No one's untouchable

An online petition started by fans shortly after the Top Gear star was suspended earlier this month calls on the BBC to bring Jeremy Clarkson back. It received more than 1 million signatures. On the day that it was announced that the BBC was not renewing his contract, the support for Mr. Clarkson was strong – even as disturbing details of the "fracas" emerged.

"I wondered if one of those million people were accosted or physically beaten, would they want something done? The answer is unequivocally yes," said Bill Howatt, CEO of Howatt HR Consulting, which, in conjunction with The Globe and Mail, is behind an online life-at-work survey.

"At the end of the day this is not very complicated.
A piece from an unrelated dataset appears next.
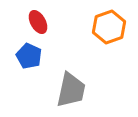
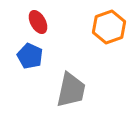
blue pentagon: moved 1 px right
If you were a victim of that behaviour, would you want it dealt with appropriately so you knew you could go back to work and not have to experience that again? That's why he got sacked. They [the BBC] don't want to take a chance that he'll do it again."

He commends the BBC for role-modelling a no-tolerance approach when it comes to workplace violence and that "no one's untouchable."

"If you took this guy and rationalized that he's a great entertainer and that he's a bit eccentric and that we're going to let him off the hook – what message are you sending to all the people who are not great entertainers in that organization … when it comes to the whole concept of civility in the workplace," said Mr. Howatt. "Organizations do best when they create a policy, and it doesn't matter who you are, they all follow the same rules."